As my mind moved forward into the thoughts of our life together as duck and dad he started to twitch a bit. I thought I should loosen up the tape in case it was too tight and cut the edges to give him that little bit more comfort. I asked him how that felt, his little head looked up and gazed right into my eyes and his little head fell limp. After our 4 hour bromance he died in my arms. He looked at me that last time and let go.
I was devastated. I was horrified. I was alone. This little duck laying lifeless in my lap had given me such joy for such a short period of time but the experience as a whole changed me.
I cried that night like I had lost a pet of 20 years. I felt guilt like I had killed him and I felt peace like I had given him a few hours of love and comfort before his inevitable death. A life is a life and his was no different than mine. I was so sad that for a brief moment I swore that never again would I help a soul. It was too painful. I was mad that he had died. I was mad that I was feeling such pain over the death of a little strange duckling.

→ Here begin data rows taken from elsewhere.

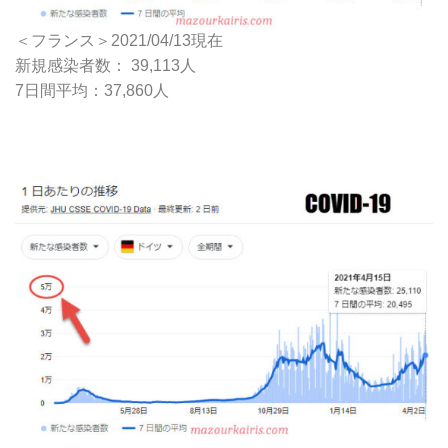
＜フランス＞2021/04/13現在
新規感染者数： 39,113人
7日間平均：37,860人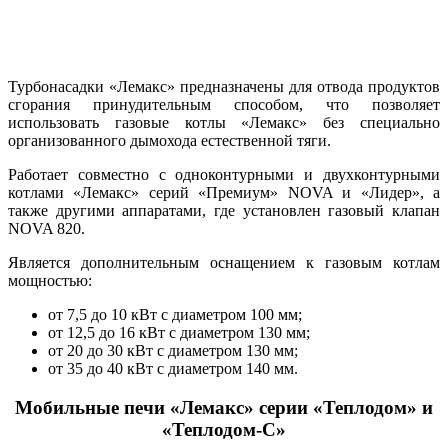
Турбонасадки «Лемакс» предназначены для отвода продуктов
сгорания принудительным способом, что позволяет
использовать газовые котлы «Лемакс» без специально
организованного дымохода естественной тяги.
Работает совместно с одноконтурными и двухконтурными
котлами «Лемакс» серий «Премиум» NOVA и «Лидер», а
также другими аппаратами, где установлен газовый клапан
NOVA 820.
Является дополнительным оснащением к газовым котлам
мощностью:
от 7,5 до 10 кВт с диаметром 100 мм;
от 12,5 до 16 кВт с диаметром 130 мм;
от 20 до 30 кВт с диаметром 130 мм;
от 35 до 40 кВт с диаметром 140 мм.
Мобильные печи «Лемакс» серии «Теплодом» и
«Теплодом-С»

Dexter was more than duck. He was a reminder of the love that we as humans can have for all life. His short life and quick death reminded me of all that I loved and lost. He reminded me that no matter how short the time is that we have with someone that we can indeed feel love and loss. He was one of the greatest lessons of my life.
I picked up Kennedy the next morning and we both cried I as I explained to her that Dexter had died. Her broken little heart made mine bleed. We sat in the car with tears running down our face hugging and sharing our thoughts. We both loved Dexter. We both thought Dexter needed a special place for his final rest. We drove around for a while discussing what would be best and most fitting for a duck that fell from the sky into our arms.
We found ourselves in Outer Cove, a beautiful little Hamlet on the eastern edge of this awesome island that all three of us called home. We walked toward the edge of a cliff and I instinctively launched little dexter into the sky and over the edge of the earth and into his afterlife. At that very moment and flock of ducks flew low over our heads crying their cries as they passed over us and over the edge. It was magical. Kennedy and I cried tears of happiness as we knew what we had accomplished. Dexter was most definitely at peace and to this day I like to think that the flock of ducks that flew over our heads was his family taking him to where he needed to go next.
In a matter of hours Dexter sent from flying freely in the sky, to hitting a telephone wire and crashed to the earth in an abrupt thud. His fate was sealed in that moment but mine wasn't. I made a choice that evening to save him and although I did not save Dexter that night, he in turn saved me. He renewed a faith in me that I thought I had lost and he made me know that love is more the a feeling, it is a power that we have no control over. Dexter was a gift from that power in the sky. He was a gift from love. He was a gift of love. He was love in the form of a duck.